Man sollte psychisch stabil sein und auch einiges einstecken können, wenn man sich in den Sozialen Medien exponiert. Es reicht schon, von vier oder fünf Mitschülern oder Freunden angemacht zu werden, weil man ein Foto verbreitet hat, das falsch verstanden werden konnte. Neid und Eifersucht spielen oft eine Rolle. Da sind zuletzt im Oktober zwei traurige Fälle passiert.
Ich denke an den 29-jährigen Schachmeister Daniel Naroditsky, der so toll das Schachspiel erklären konnte und am 19. Oktober tot zu Hause aufgefunden wurde. Er hatte zuletzt bedrückt gewirkt; ein früher berühmter russischer Schachspieler attackierte ihn dauernd mit Betrugsvorwürfen. Vermutlich nahm sich Naroditsky das Leben (ich weiß das aber nicht). Es half ihm nicht der Gedanke an seine 800.000 Follower oder an eine glänzende Zukunft; er war in äußerster Not, er war alleine, er wusste sich vielleicht nicht mehr zu helfen.
Emman Atienza war aus den Philippinen und erst 19. Sie erfreute alle durch ihren Humor und ihr Strahlen. Irgendwann entstand Hass im Netz über manchen ihrer Beiträge, denn sie war privilegiert und versteckte das nicht. Auf Reddit schrieben Nutzer über den »toxischen« Subreddit chick.ph (was immer das ist), und dass Emmanuelle zugegeben habe, dass der Hass sie betrübte und sich in ihr unbewusst festgesetzt hatte.
Sie hatte zwar seit vielen Jahren mit psychischen Problemen zu kämpfen gehabt, war bipolar und depressiv, doch warfen sie vermutlich die Anfeindungen in den Sozialen Medien aus der Bahn. Emman stieg aus TikTok aus, dennoch spürte sie Druck und schrieb von Burnout. Zwei Tage vor ihrem Tod schrieb sie ihrer Mutter über eine Krise, doch klang es nicht dramatisch. Vielleicht kam es zu einer Kurzschlusshandlung. Emman hatte ihr Leben vor sich, noch so viele wunderbare spannende Jahre! 900.000 Follower hatte sie, doch eigentlich hatte sie niemanden. Sie war vermutlich alleine in diesem großen Haus in Santa Monica. Ihr Vater hielt sich in den Philippinen auf, ihre Mutter in Florida.
Viele junge Menschen, die allein mit ihrem Smartphone leben, bringen sich in Gefahr. Jemand postet ein böses Bild, schreibt etwas Böses, und eine Kampagne führt schnell dazu, dass jemand sich in die Enge getrieben fühlt, keinen Ausweg mehr zu finden scheint. Unter jungen Menschen kommt bullying eben vor, das habe ich in der Schulzeit auch erlebt.

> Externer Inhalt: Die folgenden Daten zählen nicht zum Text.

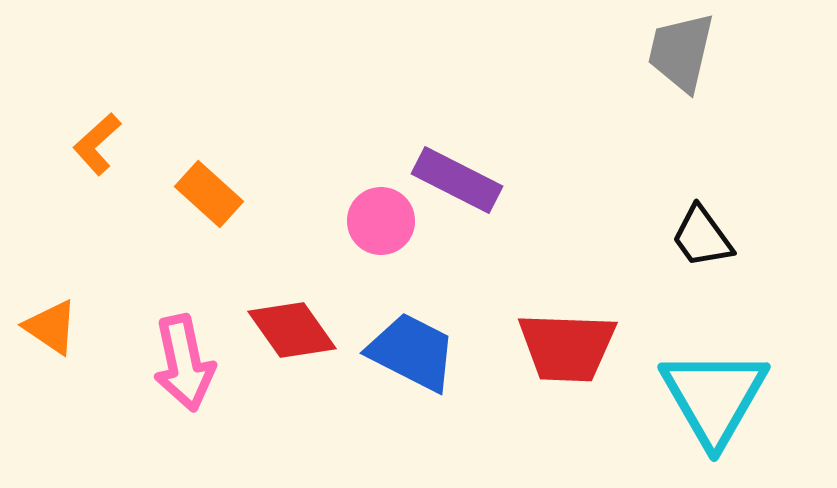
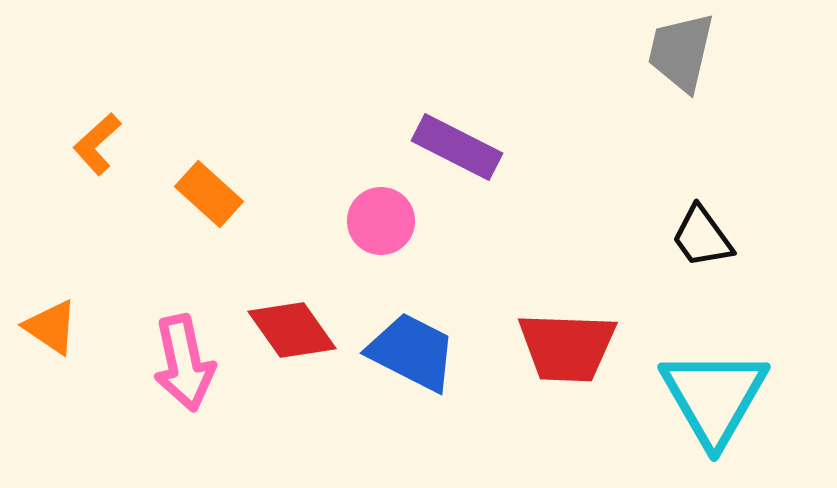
purple rectangle: moved 33 px up
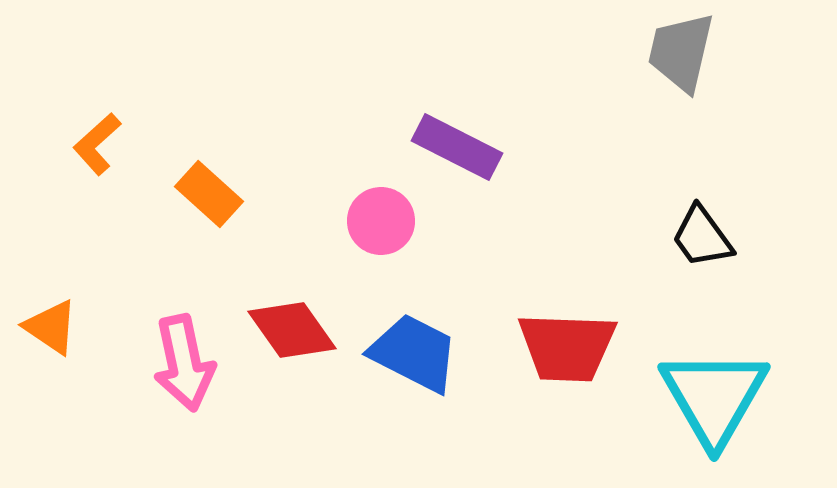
blue trapezoid: moved 2 px right, 1 px down
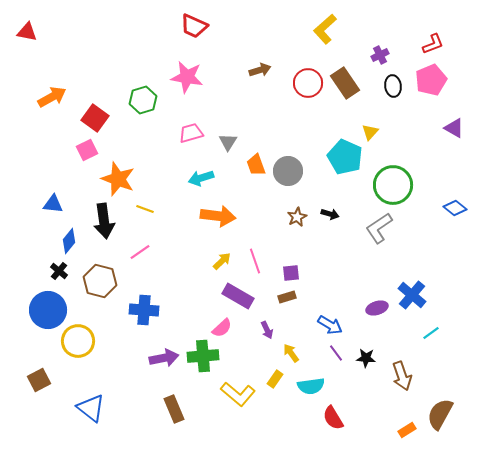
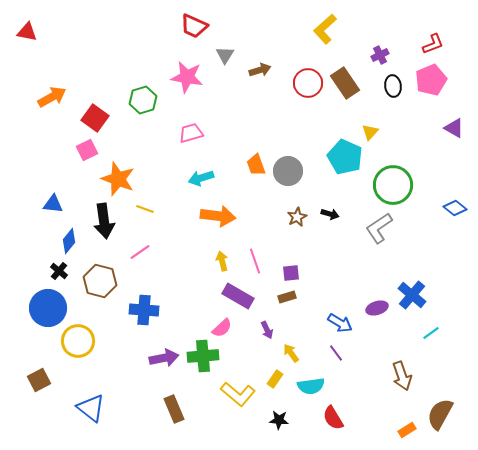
gray triangle at (228, 142): moved 3 px left, 87 px up
yellow arrow at (222, 261): rotated 60 degrees counterclockwise
blue circle at (48, 310): moved 2 px up
blue arrow at (330, 325): moved 10 px right, 2 px up
black star at (366, 358): moved 87 px left, 62 px down
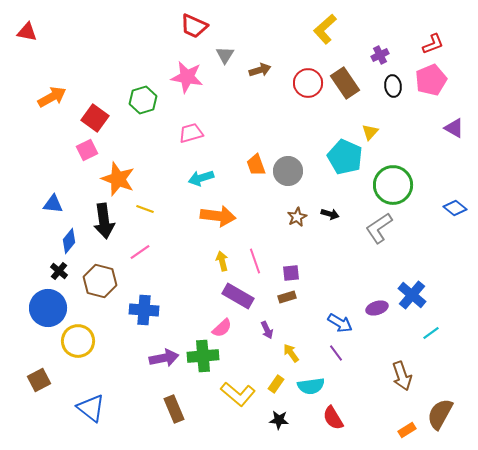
yellow rectangle at (275, 379): moved 1 px right, 5 px down
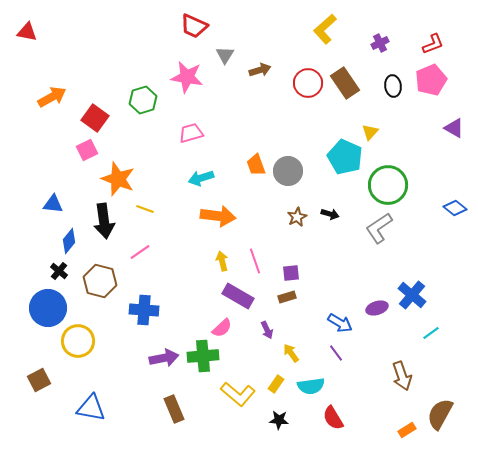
purple cross at (380, 55): moved 12 px up
green circle at (393, 185): moved 5 px left
blue triangle at (91, 408): rotated 28 degrees counterclockwise
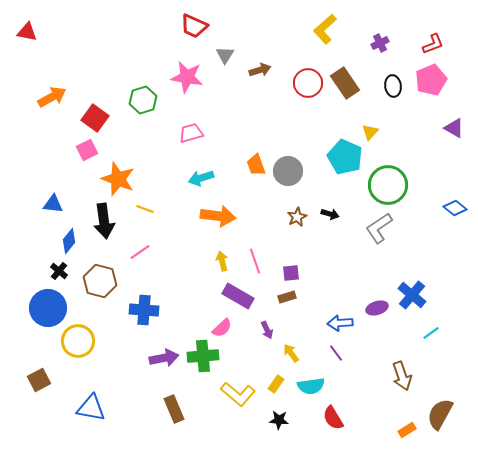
blue arrow at (340, 323): rotated 145 degrees clockwise
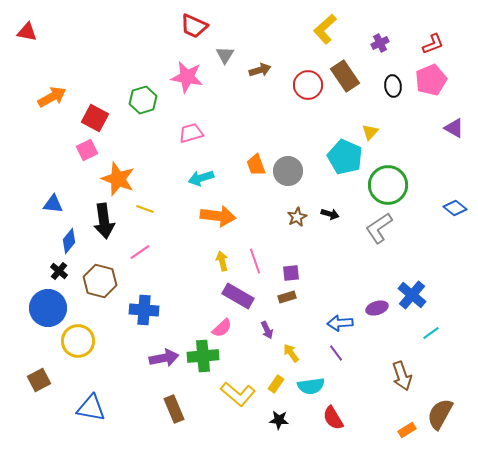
red circle at (308, 83): moved 2 px down
brown rectangle at (345, 83): moved 7 px up
red square at (95, 118): rotated 8 degrees counterclockwise
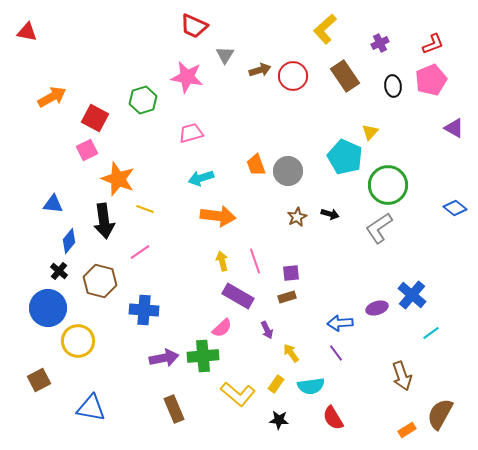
red circle at (308, 85): moved 15 px left, 9 px up
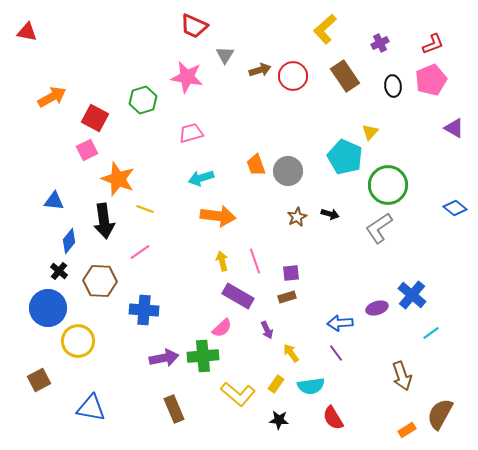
blue triangle at (53, 204): moved 1 px right, 3 px up
brown hexagon at (100, 281): rotated 12 degrees counterclockwise
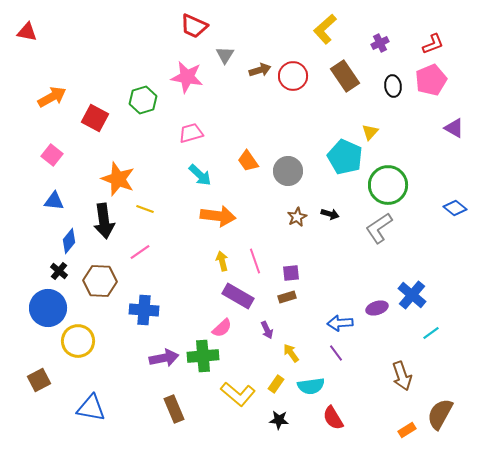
pink square at (87, 150): moved 35 px left, 5 px down; rotated 25 degrees counterclockwise
orange trapezoid at (256, 165): moved 8 px left, 4 px up; rotated 15 degrees counterclockwise
cyan arrow at (201, 178): moved 1 px left, 3 px up; rotated 120 degrees counterclockwise
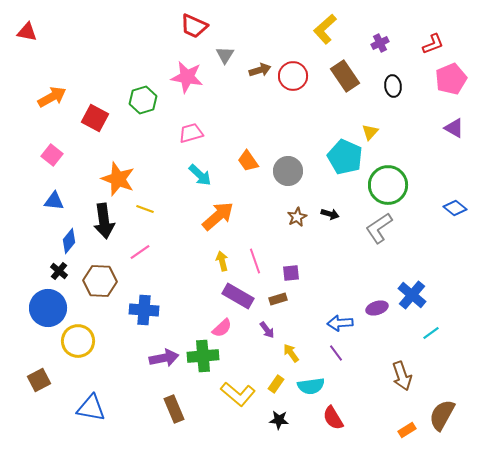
pink pentagon at (431, 80): moved 20 px right, 1 px up
orange arrow at (218, 216): rotated 48 degrees counterclockwise
brown rectangle at (287, 297): moved 9 px left, 2 px down
purple arrow at (267, 330): rotated 12 degrees counterclockwise
brown semicircle at (440, 414): moved 2 px right, 1 px down
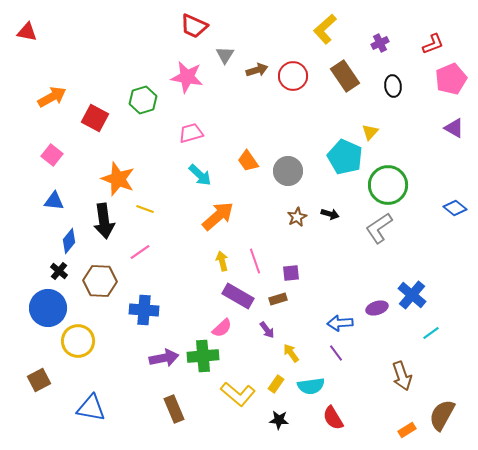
brown arrow at (260, 70): moved 3 px left
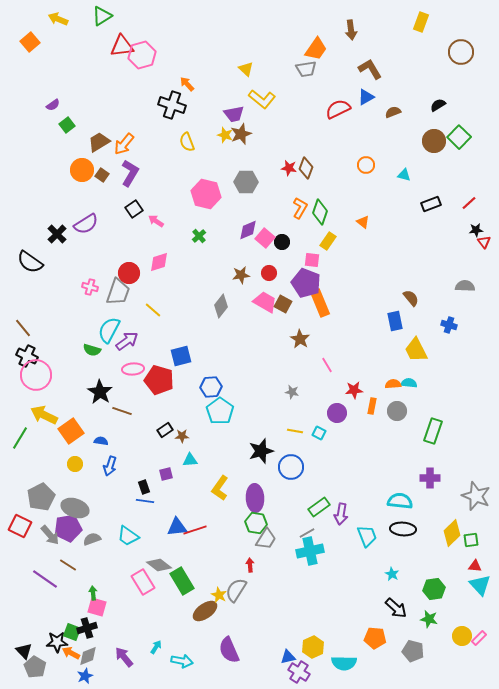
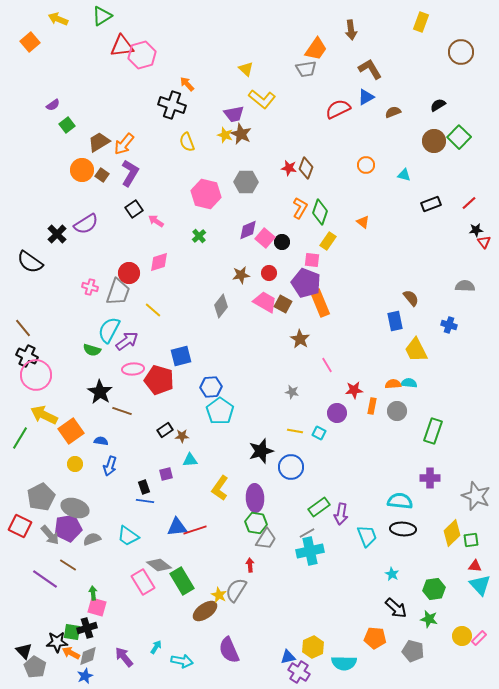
brown star at (241, 134): rotated 25 degrees counterclockwise
green square at (72, 632): rotated 12 degrees counterclockwise
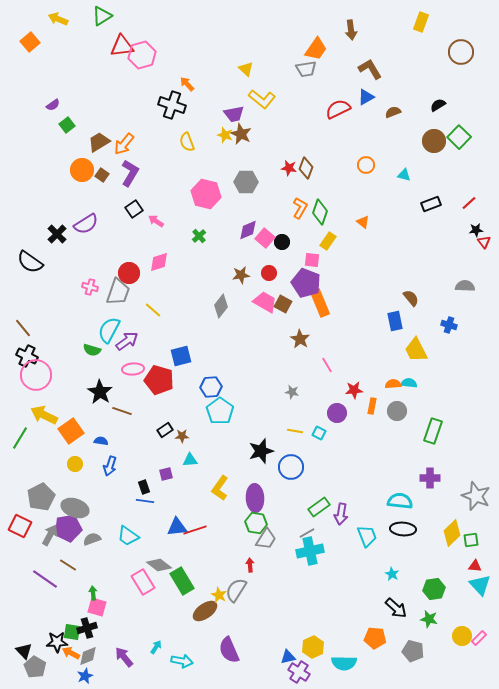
gray arrow at (50, 535): rotated 110 degrees counterclockwise
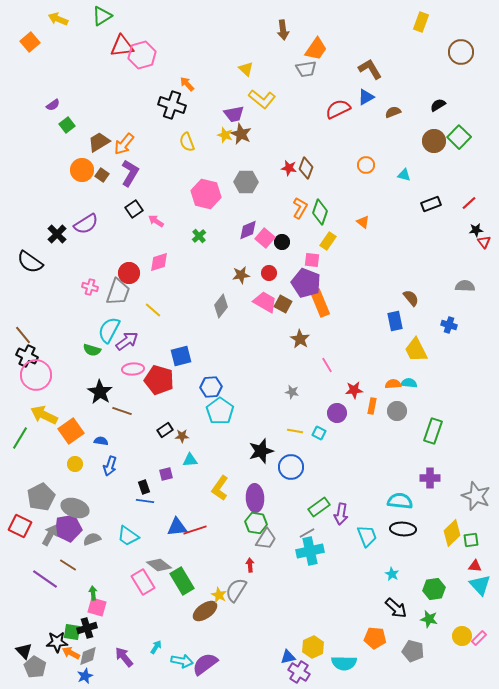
brown arrow at (351, 30): moved 68 px left
brown line at (23, 328): moved 7 px down
purple semicircle at (229, 650): moved 24 px left, 14 px down; rotated 76 degrees clockwise
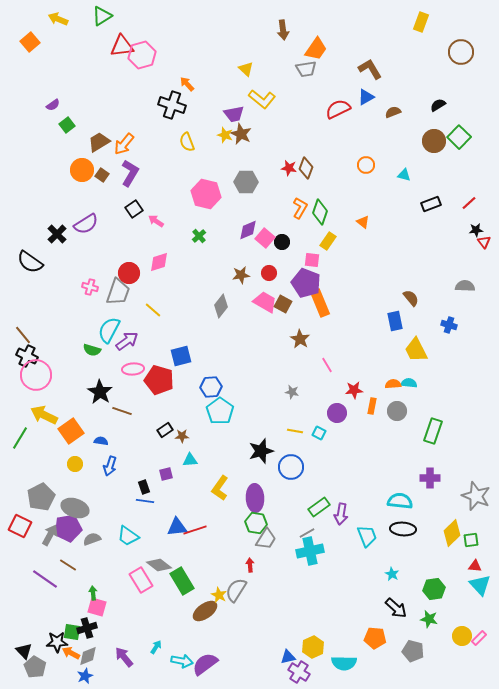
pink rectangle at (143, 582): moved 2 px left, 2 px up
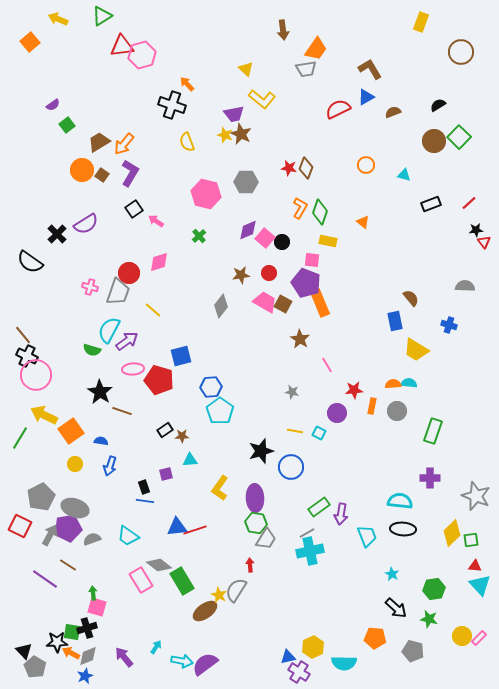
yellow rectangle at (328, 241): rotated 66 degrees clockwise
yellow trapezoid at (416, 350): rotated 32 degrees counterclockwise
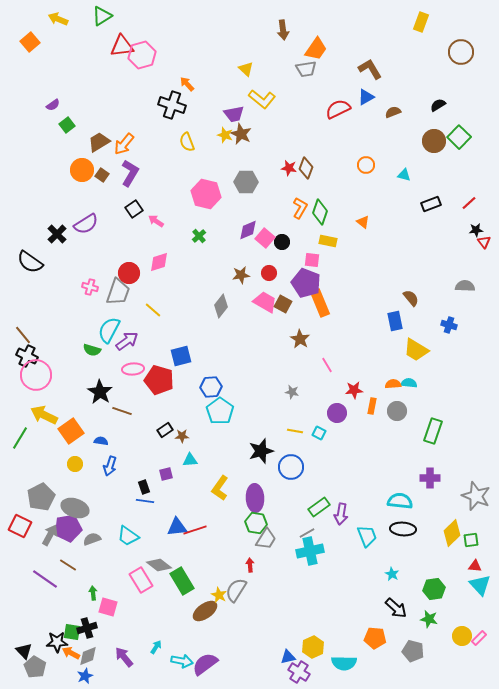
pink square at (97, 607): moved 11 px right
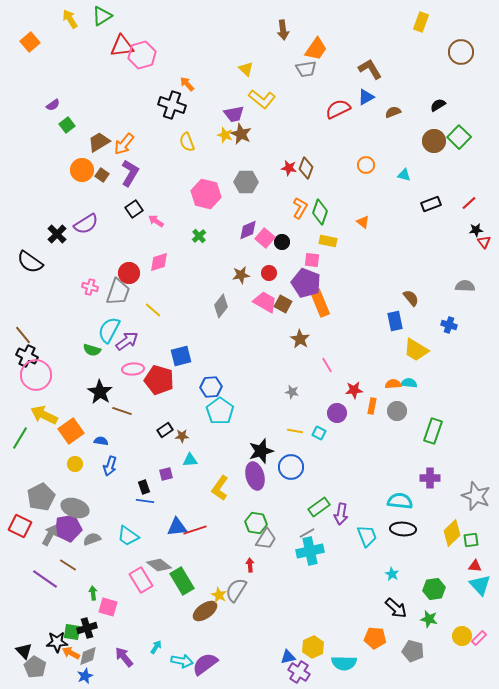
yellow arrow at (58, 19): moved 12 px right; rotated 36 degrees clockwise
purple ellipse at (255, 498): moved 22 px up; rotated 12 degrees counterclockwise
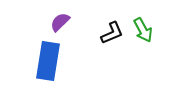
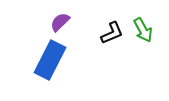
blue rectangle: moved 2 px right, 1 px up; rotated 18 degrees clockwise
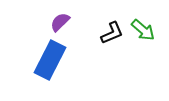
green arrow: rotated 20 degrees counterclockwise
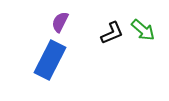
purple semicircle: rotated 20 degrees counterclockwise
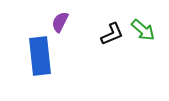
black L-shape: moved 1 px down
blue rectangle: moved 10 px left, 4 px up; rotated 33 degrees counterclockwise
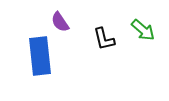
purple semicircle: rotated 60 degrees counterclockwise
black L-shape: moved 8 px left, 5 px down; rotated 100 degrees clockwise
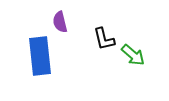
purple semicircle: rotated 20 degrees clockwise
green arrow: moved 10 px left, 25 px down
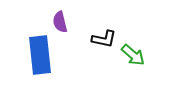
black L-shape: rotated 65 degrees counterclockwise
blue rectangle: moved 1 px up
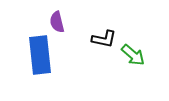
purple semicircle: moved 3 px left
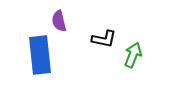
purple semicircle: moved 2 px right, 1 px up
green arrow: rotated 110 degrees counterclockwise
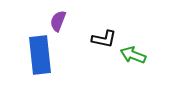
purple semicircle: moved 1 px left; rotated 35 degrees clockwise
green arrow: rotated 90 degrees counterclockwise
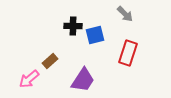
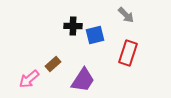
gray arrow: moved 1 px right, 1 px down
brown rectangle: moved 3 px right, 3 px down
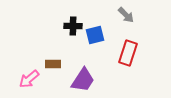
brown rectangle: rotated 42 degrees clockwise
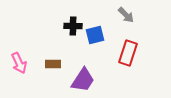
pink arrow: moved 10 px left, 16 px up; rotated 75 degrees counterclockwise
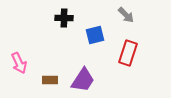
black cross: moved 9 px left, 8 px up
brown rectangle: moved 3 px left, 16 px down
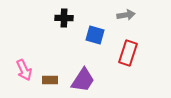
gray arrow: rotated 54 degrees counterclockwise
blue square: rotated 30 degrees clockwise
pink arrow: moved 5 px right, 7 px down
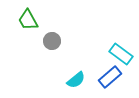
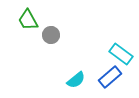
gray circle: moved 1 px left, 6 px up
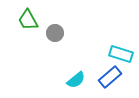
gray circle: moved 4 px right, 2 px up
cyan rectangle: rotated 20 degrees counterclockwise
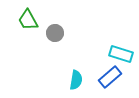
cyan semicircle: rotated 42 degrees counterclockwise
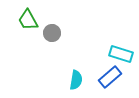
gray circle: moved 3 px left
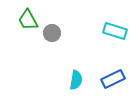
cyan rectangle: moved 6 px left, 23 px up
blue rectangle: moved 3 px right, 2 px down; rotated 15 degrees clockwise
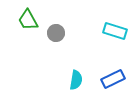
gray circle: moved 4 px right
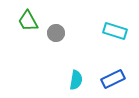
green trapezoid: moved 1 px down
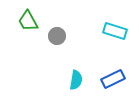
gray circle: moved 1 px right, 3 px down
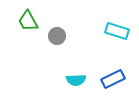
cyan rectangle: moved 2 px right
cyan semicircle: rotated 78 degrees clockwise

Vier Wochen nach Emmans Tat, am vergangenen Sonntag, kam ein Tatort aus Stuttgart, Überlebe wenigstens bis morgen, der das Thema Einsamkeit behandelte. Wieder einmal war es ein hartes Psycho-Ding, man litt mit Nelly, dochdie überraschende Wendung am Schluss überzeugte nicht ganz. Und dass jemand andere online zum Selbstmord überredet, das ist ziemlich daneben (war das nicht im Rostocker Polizeiruf 110 im Oktober auch so? Diese Drehbuchautoren sind wie Klone, sie haben immer denselben Einfall). Wo in den tausenden Krimis alle denkbaren Arten von Kapitalverbrechen schon durchgespielt wurden und nunmehr langweilig sind, bleibt nicht viel übrig, und so kommt der Drehbuchautor auf einen derart kranken Gedanken.
Allein sein mit dem Smartphone heißt radikal allein sein. Was aus diesem Ding kommt, ist nur ein Bruchteil dessen, was da draußen auf dich wartet. Da stehen nur Wörter, klinisch und kalt. Oder Reels, clever gemacht, um dich neugierig werden zu lassen. Du bist mehr als dieses Ding; leg es weg, und du wirst merken, dass du weiterlebst.
Um sich zu retten, braucht man jemanden, mit dem man reden kann. Die Stimme überträgt Emotionen und Wärme; das Herz sendet wohltuende Gammastrahlung aus. Man sollte eine Freundin treffen. Oder wenigstens hinausgehen, sich ablenken, sich den Wind um die Nase wehen lassen, um zu merken, dass man in einer Blase festhing. Aus ihr muss man raus! Du musst dich aus der Enge befreien, die Enge erstickt dich!
Auf einem Schild vor meiner Buchhandlung steht (natürlich auf Englisch, ich übersetze):
Sei nicht cool.
Umgib dich mit warmherzigen Leuten.
Das Leben ist Wärme.
Kalt bist du, wenn du tot bist.
Die Nummer der Telefonseelsorge kann helfen: 0800.1110111 oder 0800.1110222.
Oder www.telefonseelsorge.de.
(Über den Hass im Netz und anderswo dann später.)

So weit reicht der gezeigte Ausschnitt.